In any industry there will be successes and there will be failures; it’s the nature of a free market economy. This has been proven over centuries of time, and the automotive world is not immune to its poisons. Several vehicle manufacturers have come and gone, some leaving their mark on an ever-evolving industry, others simply leaving a name that few remember. There are probably several betting pools going on in the world for who will be the next manufacturer to shut its doors. If you’re wondering whether or not your particular make is flying high or hanging by a thread, here are three makes going in the right direction, and three heading the other way.

Three on the Rise


Since 2007, Ford has taken what looked like a slowly sinking ship and transformed it into a luxury yacht. They are listed as the number ten company on Forbes Fortune 500 list with more than $128 billion in revenue. They have also won more initial quality survey awards in that time from J.D. Power & Associates than any other brand. Five of Ford’s vehicles are listed at the very top of their power rankings, with nine more listed in the Top 3. Their Sync system and increased fuel efficiency through the EcoBoost system are both achievements that are making this American manufacturer one of the world’s strongest once again.


Hyundai is one of the most rapidly improving manufacturers over the past decade. The Genesis garnishing the U.S. News Best Car for the Money of 2010 award was the cherry on top of a very nice cake that has taken the Korean manufacturer quite a while to bake. This year marks the 25th anniversary of Hyundai opening sales in the United States. It all started with the 1986 Hyundai Excel, and it became a business monster that sold over 1.7 million units in 2010. The luxury feel and quality-based prices make Hyundai the perfect choice for the low-budget buyer looking for a little extra for the money.


When it comes to reliability, Toyota is paving the way. With that type of reputation, it’s hard to not be moving in the right direction. It also helps that the Japanese auto maker has one of the best research and development departments in the area of alternative fuels. The recent agreement with Tesla to design and manufacture more full-electric vehicles was a big positive. These factors led to more than $235 billion in revenue for Toyota in 2010.

Three That Need Help


Saab was just pulled out of the quicksand far enough to breathe again when it received an $18.4 million order from China. They can now pay wages to employees who learned only last week that the company had run out of cash. Despite this recent good fortune, things don’t look good for the Swedish auto maker. They are waiting on an investment from Russian businessman Vladimir Antonov, but he has failed to receive approval from the European Investment Bank.
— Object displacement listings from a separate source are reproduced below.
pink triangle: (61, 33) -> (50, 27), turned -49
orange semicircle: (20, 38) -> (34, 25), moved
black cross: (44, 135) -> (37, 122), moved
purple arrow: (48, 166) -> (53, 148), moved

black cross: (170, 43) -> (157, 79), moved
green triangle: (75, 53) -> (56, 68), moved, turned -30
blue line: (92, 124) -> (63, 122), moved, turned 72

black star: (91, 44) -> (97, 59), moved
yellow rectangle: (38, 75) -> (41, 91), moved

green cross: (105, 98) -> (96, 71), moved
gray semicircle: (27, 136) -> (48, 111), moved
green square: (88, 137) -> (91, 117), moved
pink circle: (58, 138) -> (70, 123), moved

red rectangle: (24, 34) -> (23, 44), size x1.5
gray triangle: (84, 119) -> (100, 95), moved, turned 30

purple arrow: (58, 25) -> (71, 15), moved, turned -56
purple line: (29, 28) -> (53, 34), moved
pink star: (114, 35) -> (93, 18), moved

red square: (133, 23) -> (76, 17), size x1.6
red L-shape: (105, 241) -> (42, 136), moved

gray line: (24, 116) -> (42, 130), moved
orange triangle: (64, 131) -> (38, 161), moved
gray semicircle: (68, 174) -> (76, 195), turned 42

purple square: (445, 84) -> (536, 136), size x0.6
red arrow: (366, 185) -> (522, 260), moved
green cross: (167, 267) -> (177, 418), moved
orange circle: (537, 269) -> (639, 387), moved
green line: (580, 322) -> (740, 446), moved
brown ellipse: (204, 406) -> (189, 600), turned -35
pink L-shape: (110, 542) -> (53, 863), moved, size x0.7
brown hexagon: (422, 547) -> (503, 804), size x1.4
The quicksand could be getting hungry again.


The new sales ads that were displayed during this year’s Super Bowl could be one last gasp for air from a company that is still reeling from its 2009 bankruptcy. After sales drops of 30% in 2008 and 36% in 2009, the Detroit auto maker’s sales climbed 17% in 2010. That isn’t a great number considering they had a big year of fleet sales, which probably inflated those sales numbers a bit. If this last marketing push doesn’t up the quality of the their vehicles as well, the end for the smallest of the Big 3 could be coming very soon.

General Motors

Things don’t look much better for one of the other Big 3. GM is still on the rebound from their 2009 Chapter 11 filing as well. They experienced a drop in sales for ten consecutive years (2000-2009) before finally seeing a 6.3% increase in 2010. Of course, that was after their two largest consecutive drop-offs in 2008 (down 22.9%) and 2009 (down 30.1%). Since their bankruptcy in June of 2009 until now, this company has had three different Chief Executive Officers and three different Chief Financial Officers. Until there is stability at the top, things are going to be shaky all the way up and down at GM.